My shoulders have worn heavy. I’ve made these silent decisions to stop giving a fuck; still I do. It’s not in my nature to pretend to be cold hearted, but it’s insane because I can script some fiction that will make you think I had lived those events. I just want to live my events. Get rid of some much needed baggage and travel light.
What is that smell? This lingering stench twisting up my nostrils, flagrant fouling my sense of smell… Invading my sweet aroma scented percepted moments. I’ve overly sprayed my purchased scents still money can’t buy you peace, it can only take you to supposed peaceful places.
Enslaved to my care.
An imagination that creates perfect pictures but can’t create my own Kodak moments… Draining out the energizer bunny for my deliverance. I need my own and to escape from being owned by my emotions trapping me in misplaced guilt.
Guilty for gearing up towards my own happiness.
Different desires with no one fitting to meet all … Settling for partial payment would make my world a credit bureau, in which I’m not certified
My possessive jealousy takes long subconscious walks w/ me mentally holding hands w/ my humane property; treasured of course. To kill a mockingbird was a treasured piece of literature I’m trying to treasure my inner literature; beautifully scripted novels pieces missing chapters and torn pages… Discombobulated prologues and coffee spilled on pages… My inner literature is beautifully scripted & I just need to get deeply in touch with moi
I’ve made some changes… More than some lady holding self taught mental workshops I’ve made some changes.
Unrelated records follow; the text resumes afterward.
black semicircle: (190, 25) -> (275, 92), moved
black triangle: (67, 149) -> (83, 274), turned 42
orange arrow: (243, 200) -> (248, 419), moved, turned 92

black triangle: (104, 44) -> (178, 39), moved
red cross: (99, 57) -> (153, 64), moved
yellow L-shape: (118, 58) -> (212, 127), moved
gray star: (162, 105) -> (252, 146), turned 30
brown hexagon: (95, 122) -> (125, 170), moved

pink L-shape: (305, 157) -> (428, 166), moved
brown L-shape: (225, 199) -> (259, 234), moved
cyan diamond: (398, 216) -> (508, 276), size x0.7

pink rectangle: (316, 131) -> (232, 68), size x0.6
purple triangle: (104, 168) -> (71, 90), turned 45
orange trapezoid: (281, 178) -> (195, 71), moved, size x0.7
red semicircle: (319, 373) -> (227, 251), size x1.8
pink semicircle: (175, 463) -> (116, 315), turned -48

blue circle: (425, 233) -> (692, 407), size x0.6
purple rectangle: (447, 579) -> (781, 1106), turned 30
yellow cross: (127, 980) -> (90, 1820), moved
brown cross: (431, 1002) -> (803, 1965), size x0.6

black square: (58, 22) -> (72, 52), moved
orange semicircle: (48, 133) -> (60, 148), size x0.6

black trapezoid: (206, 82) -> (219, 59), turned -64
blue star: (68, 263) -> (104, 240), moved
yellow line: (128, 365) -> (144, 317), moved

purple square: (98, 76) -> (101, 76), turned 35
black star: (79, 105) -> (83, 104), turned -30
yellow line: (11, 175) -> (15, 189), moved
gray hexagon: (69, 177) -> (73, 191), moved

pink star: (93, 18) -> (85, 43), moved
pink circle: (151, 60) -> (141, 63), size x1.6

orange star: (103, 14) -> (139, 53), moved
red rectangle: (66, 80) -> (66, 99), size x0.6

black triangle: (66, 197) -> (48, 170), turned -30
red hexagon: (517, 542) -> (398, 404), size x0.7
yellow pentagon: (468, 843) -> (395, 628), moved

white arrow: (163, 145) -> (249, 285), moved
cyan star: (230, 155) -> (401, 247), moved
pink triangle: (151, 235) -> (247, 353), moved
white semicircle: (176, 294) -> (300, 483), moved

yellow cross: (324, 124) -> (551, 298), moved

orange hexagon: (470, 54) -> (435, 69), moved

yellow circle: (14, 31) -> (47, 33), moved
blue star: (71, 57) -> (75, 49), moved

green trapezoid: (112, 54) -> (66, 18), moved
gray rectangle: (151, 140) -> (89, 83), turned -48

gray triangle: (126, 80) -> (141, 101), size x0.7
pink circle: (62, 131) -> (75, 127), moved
Not only have I changed the wallpaper on my phone, I added some color to my cubicle walls, I’ve changed out the pictures I hang on my mirror, I’ve adjusted the volume on my iPod, I’ve swapped out smart covers for my iPad, I’ve even taken Dr. pepper out of my diet… I mean dammit I’ve made some changes
Still I cannot change that which may save me the most grief…. In grievance you get a set amount of time before you’re expected back to place of employment… I’m expected back to employ my altering smile over time lines, text messages, FaceTime, and chats; still I’m not getting paid my much deserved over time and employment isn’t supplementing my needs, so is this grievance time really worth it? What else do I change? The font of my voice?
I’ve given enough. Failing to turn my hands over and receive. I just need me… I need me to be happy.